- [Material for this task]:
........

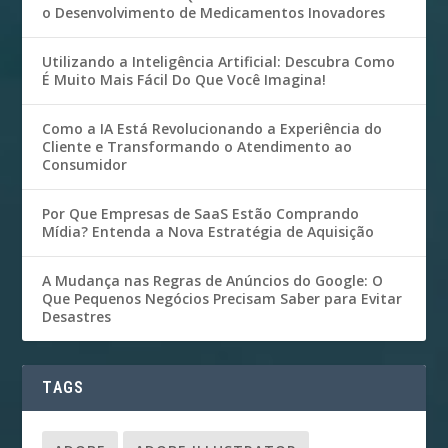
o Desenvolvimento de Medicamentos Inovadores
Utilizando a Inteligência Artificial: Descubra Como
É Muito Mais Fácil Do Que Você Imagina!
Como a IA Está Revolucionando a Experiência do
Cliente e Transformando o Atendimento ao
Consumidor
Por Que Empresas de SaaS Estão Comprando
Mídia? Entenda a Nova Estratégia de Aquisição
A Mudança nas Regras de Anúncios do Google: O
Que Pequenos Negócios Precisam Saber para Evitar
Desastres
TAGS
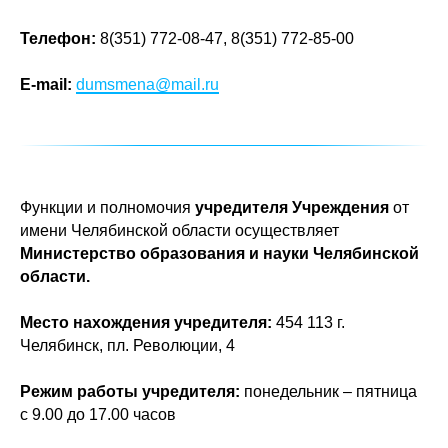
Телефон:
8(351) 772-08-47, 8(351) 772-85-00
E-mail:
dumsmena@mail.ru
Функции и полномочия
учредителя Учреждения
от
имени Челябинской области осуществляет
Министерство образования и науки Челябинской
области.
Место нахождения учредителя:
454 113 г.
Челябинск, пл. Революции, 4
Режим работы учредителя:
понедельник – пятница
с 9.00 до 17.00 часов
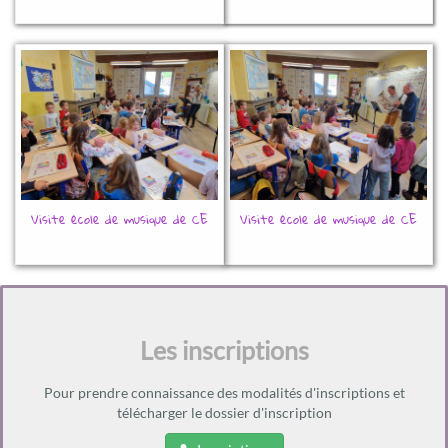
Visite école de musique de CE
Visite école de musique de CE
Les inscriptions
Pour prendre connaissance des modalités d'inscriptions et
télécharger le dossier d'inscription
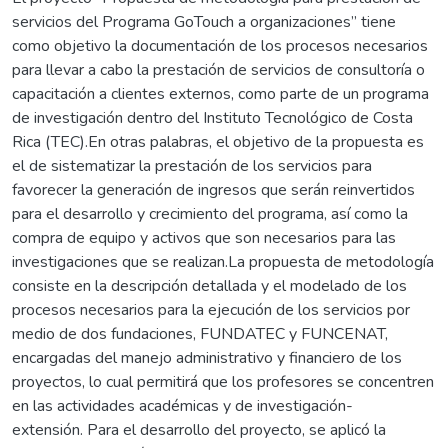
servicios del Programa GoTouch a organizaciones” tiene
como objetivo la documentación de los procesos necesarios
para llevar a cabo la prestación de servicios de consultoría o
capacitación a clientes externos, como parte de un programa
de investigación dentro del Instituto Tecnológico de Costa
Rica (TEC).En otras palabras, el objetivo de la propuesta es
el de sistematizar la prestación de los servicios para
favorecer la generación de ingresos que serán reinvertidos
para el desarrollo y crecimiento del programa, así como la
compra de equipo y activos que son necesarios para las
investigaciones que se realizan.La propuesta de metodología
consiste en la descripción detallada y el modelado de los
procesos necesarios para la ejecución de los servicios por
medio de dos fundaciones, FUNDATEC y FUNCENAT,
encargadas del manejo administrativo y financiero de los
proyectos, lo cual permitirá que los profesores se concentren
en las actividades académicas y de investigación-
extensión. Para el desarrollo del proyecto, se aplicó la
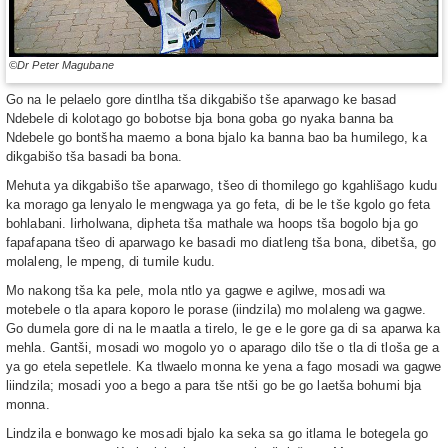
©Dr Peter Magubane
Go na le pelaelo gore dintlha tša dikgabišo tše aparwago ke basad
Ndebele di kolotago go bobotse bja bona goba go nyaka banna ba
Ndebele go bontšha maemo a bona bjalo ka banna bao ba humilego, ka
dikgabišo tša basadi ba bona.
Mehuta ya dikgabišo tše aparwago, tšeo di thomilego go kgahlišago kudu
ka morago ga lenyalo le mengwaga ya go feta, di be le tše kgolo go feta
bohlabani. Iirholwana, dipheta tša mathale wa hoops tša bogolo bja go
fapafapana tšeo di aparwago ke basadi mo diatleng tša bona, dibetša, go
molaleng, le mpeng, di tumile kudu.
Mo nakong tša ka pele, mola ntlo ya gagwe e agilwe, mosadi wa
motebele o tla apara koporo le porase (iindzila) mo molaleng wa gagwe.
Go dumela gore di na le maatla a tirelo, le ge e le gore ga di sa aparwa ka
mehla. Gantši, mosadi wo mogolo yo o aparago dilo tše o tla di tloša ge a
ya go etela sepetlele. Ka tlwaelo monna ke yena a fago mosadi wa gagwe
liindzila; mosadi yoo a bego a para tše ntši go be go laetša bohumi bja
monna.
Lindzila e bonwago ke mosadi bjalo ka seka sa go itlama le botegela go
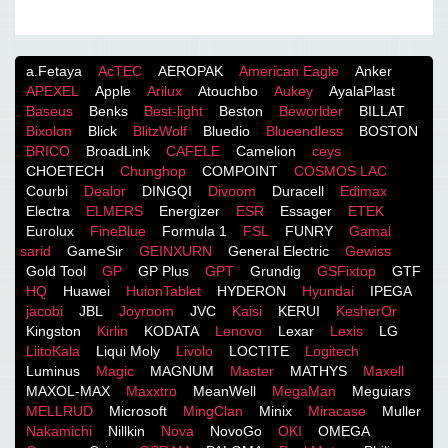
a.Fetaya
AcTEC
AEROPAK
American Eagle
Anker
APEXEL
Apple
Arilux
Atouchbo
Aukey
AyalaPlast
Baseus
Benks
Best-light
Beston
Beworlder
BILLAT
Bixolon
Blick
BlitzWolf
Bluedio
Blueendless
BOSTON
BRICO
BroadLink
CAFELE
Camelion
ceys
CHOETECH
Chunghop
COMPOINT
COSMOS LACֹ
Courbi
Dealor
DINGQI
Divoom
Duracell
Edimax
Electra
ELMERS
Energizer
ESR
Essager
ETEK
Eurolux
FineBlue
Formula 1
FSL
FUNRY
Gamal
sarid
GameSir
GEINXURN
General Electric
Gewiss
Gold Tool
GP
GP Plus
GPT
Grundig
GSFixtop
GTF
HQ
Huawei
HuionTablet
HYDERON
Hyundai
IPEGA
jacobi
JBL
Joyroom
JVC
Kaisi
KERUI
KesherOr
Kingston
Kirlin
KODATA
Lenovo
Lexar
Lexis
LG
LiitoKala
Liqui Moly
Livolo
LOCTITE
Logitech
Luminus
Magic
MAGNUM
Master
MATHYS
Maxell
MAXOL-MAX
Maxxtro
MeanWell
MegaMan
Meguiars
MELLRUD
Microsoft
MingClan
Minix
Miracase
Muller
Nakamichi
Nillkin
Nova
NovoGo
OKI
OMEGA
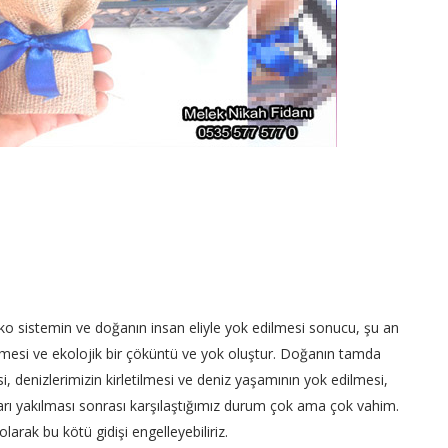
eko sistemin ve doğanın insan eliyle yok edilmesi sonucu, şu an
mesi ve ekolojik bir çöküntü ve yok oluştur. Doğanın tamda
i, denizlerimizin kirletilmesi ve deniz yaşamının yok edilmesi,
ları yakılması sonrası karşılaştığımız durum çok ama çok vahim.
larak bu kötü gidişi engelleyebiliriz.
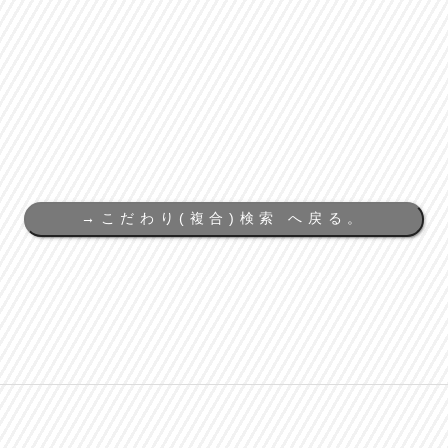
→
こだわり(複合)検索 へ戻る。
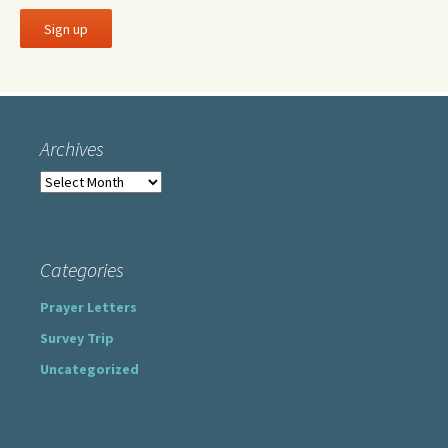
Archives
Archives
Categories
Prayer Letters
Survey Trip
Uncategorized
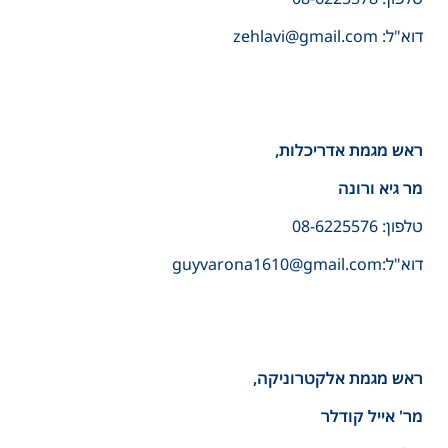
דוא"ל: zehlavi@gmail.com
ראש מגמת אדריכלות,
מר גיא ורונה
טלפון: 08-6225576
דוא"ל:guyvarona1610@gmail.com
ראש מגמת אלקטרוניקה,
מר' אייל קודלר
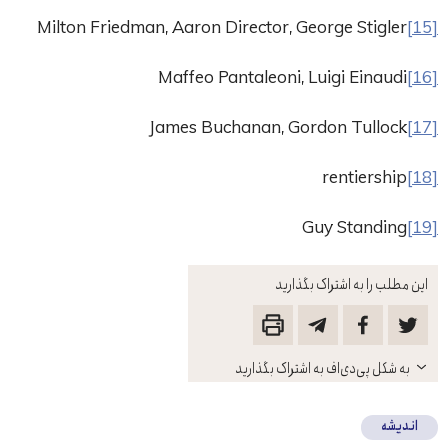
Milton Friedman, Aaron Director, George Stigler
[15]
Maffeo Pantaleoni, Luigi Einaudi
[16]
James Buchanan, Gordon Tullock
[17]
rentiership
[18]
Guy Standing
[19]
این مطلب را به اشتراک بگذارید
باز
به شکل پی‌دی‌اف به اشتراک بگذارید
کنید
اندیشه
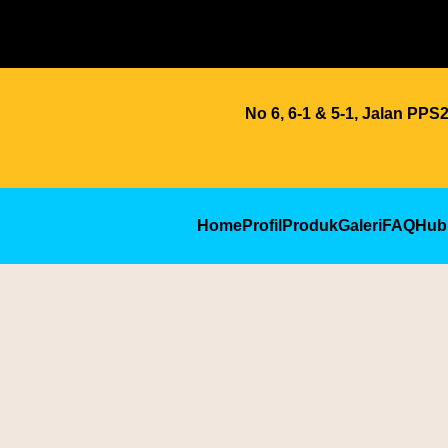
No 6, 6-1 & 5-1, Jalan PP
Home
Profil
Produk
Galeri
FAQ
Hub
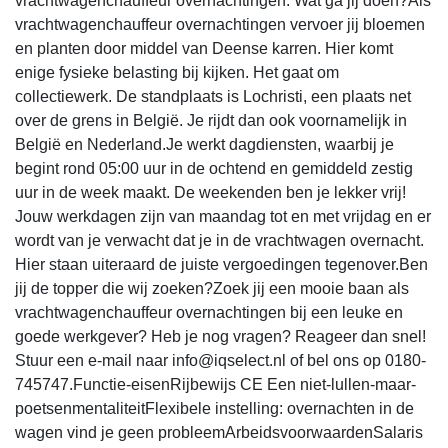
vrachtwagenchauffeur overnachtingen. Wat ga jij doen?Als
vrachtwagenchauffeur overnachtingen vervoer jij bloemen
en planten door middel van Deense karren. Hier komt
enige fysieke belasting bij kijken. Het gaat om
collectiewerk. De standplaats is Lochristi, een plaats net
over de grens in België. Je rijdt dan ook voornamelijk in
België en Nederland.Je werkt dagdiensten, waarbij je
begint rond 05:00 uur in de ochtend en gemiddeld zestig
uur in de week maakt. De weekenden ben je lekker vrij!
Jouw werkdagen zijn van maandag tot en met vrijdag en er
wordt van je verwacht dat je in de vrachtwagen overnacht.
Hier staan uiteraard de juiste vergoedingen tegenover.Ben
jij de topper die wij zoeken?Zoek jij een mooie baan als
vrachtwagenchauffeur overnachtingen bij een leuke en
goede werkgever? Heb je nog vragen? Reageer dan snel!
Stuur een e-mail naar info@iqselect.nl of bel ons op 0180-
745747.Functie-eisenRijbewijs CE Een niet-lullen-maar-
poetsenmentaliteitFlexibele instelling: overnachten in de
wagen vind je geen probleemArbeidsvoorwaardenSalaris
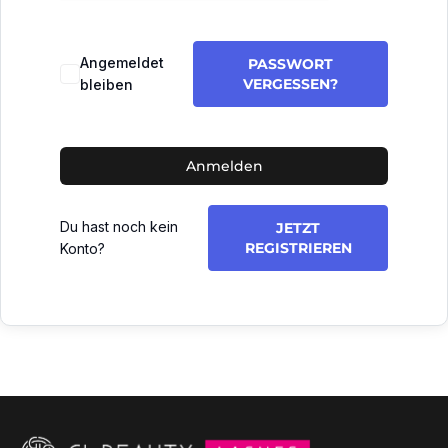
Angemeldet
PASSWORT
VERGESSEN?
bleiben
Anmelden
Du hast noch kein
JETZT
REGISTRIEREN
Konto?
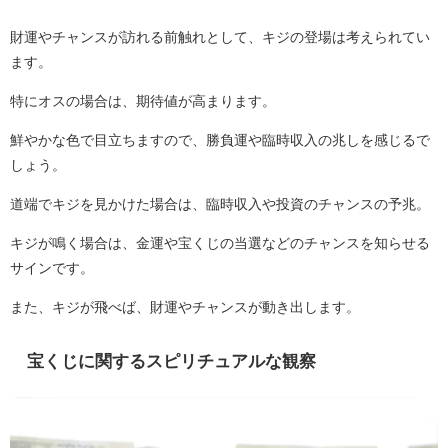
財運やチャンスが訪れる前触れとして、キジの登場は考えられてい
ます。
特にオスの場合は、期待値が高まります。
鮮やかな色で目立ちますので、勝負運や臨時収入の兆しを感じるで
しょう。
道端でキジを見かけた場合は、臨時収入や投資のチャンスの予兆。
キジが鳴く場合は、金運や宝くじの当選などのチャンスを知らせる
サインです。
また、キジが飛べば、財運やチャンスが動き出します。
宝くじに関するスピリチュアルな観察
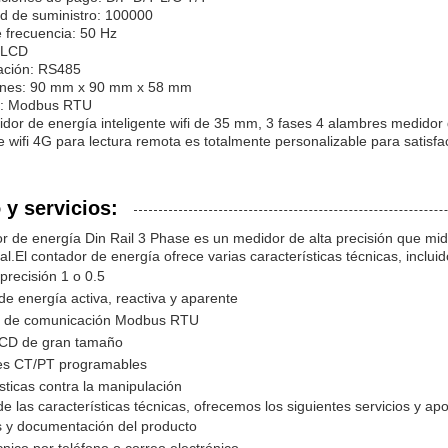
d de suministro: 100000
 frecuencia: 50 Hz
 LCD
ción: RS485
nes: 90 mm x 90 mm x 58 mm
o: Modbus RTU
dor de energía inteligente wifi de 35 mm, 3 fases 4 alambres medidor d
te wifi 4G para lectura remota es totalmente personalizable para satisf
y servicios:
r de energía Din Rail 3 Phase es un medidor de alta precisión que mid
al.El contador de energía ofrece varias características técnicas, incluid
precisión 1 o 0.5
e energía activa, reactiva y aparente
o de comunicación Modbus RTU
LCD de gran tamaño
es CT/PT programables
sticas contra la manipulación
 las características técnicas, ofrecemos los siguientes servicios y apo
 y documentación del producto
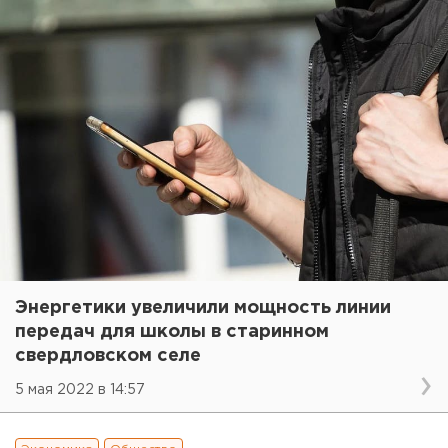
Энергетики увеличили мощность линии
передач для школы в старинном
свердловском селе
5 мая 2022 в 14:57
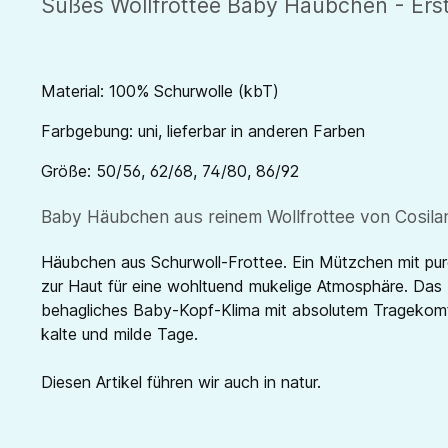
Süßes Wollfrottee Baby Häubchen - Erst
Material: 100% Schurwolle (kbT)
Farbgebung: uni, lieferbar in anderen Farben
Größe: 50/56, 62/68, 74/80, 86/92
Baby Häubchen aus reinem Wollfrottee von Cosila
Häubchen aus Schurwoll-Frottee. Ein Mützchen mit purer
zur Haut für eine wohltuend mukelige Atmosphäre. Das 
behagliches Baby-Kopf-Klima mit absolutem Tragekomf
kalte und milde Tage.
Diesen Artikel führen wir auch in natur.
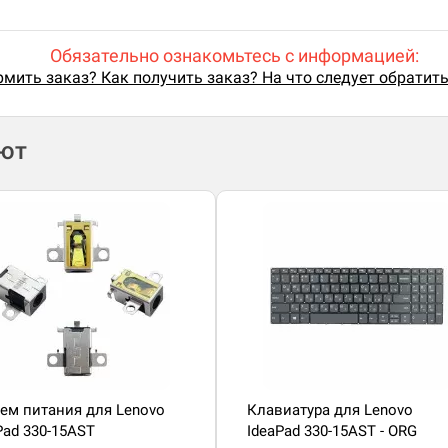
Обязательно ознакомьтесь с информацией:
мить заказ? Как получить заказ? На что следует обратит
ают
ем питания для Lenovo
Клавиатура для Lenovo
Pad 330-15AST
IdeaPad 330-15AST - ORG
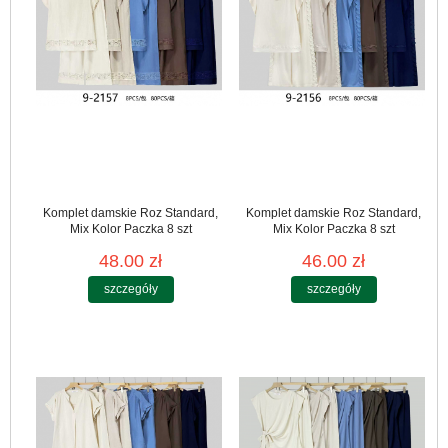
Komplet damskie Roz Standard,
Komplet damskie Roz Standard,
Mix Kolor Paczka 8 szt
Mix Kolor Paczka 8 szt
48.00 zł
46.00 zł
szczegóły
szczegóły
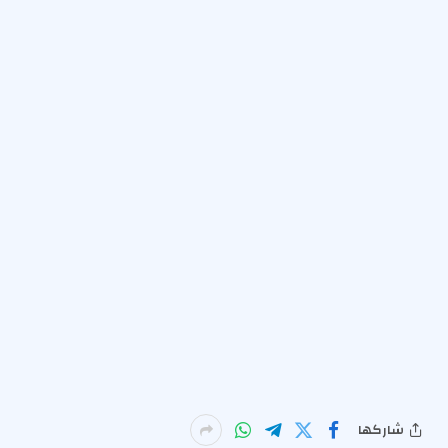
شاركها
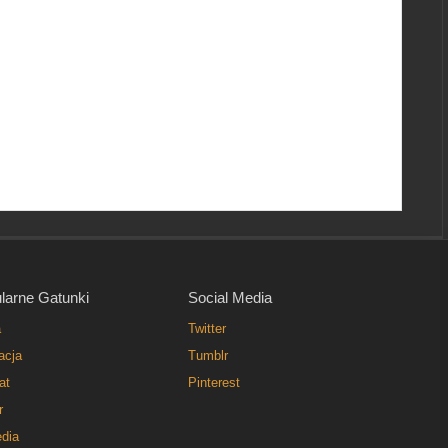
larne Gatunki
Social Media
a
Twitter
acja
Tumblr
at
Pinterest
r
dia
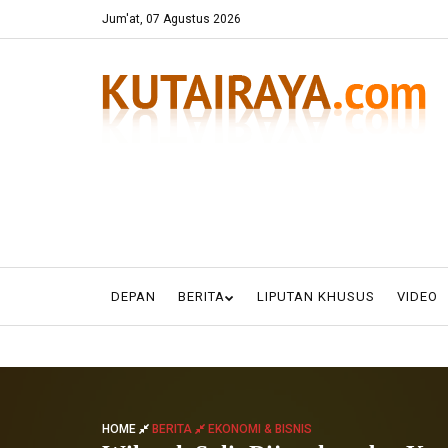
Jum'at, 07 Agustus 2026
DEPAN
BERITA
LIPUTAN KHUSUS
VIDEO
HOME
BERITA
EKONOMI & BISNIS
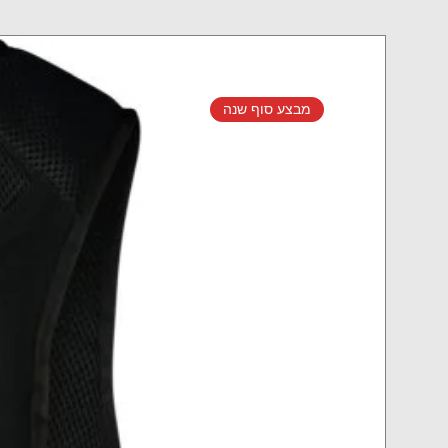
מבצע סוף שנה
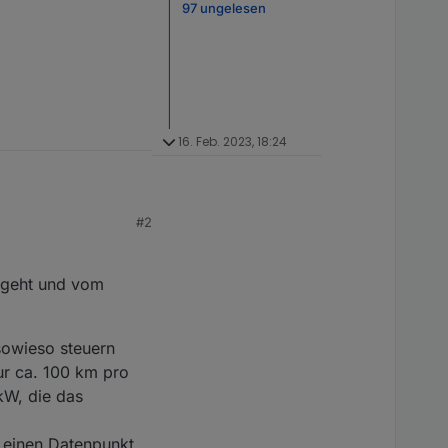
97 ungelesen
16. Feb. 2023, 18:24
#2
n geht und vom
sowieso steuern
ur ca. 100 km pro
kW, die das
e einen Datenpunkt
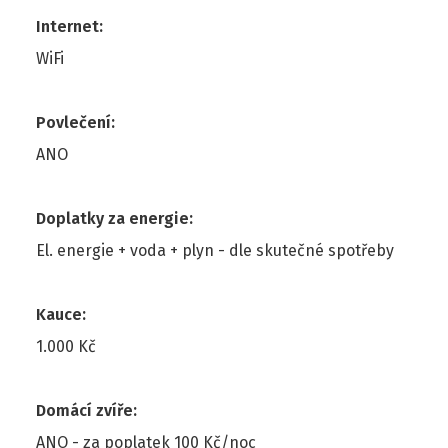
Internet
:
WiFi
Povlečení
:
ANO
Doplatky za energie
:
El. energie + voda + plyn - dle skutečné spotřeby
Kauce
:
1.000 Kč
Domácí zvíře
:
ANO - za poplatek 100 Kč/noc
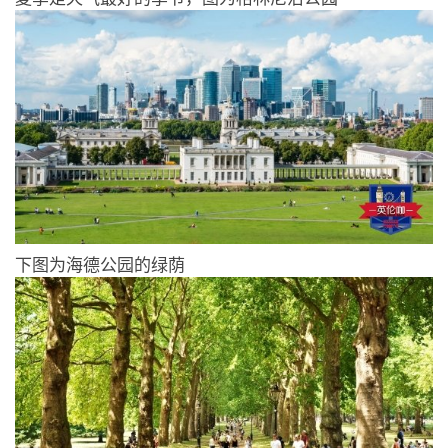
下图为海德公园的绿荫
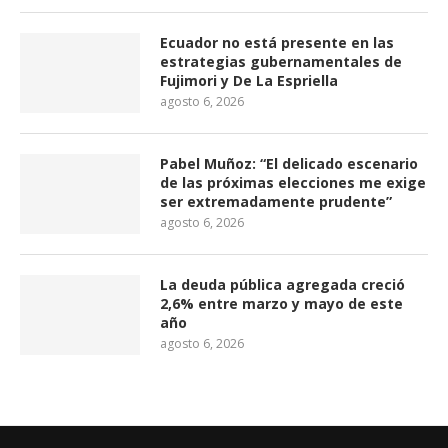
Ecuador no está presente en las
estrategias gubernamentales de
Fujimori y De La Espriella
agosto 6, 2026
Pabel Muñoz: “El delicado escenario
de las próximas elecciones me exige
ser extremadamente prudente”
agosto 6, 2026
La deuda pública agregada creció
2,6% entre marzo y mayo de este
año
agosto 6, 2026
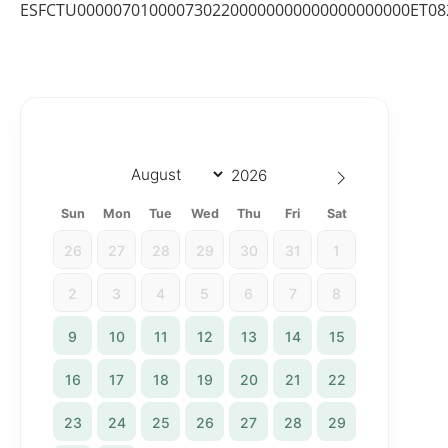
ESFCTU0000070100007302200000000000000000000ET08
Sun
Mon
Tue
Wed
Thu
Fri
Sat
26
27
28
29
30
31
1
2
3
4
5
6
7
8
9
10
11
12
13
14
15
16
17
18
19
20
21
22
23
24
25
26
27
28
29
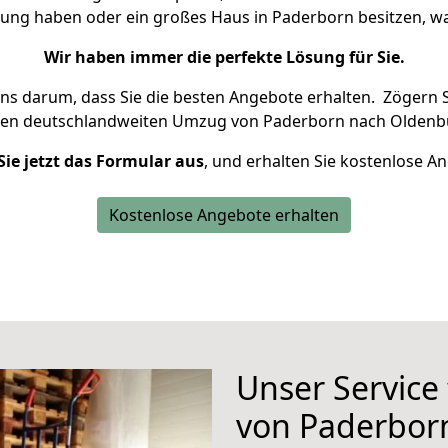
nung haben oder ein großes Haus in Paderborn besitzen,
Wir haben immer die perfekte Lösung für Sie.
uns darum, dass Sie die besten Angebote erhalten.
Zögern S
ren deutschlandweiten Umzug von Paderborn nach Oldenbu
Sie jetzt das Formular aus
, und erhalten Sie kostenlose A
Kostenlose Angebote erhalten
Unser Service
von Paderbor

........

- [Your objective]: Report how many lines of the data above hold the string "banna". Nothing else belongs in the answer.

- [Task result]: 2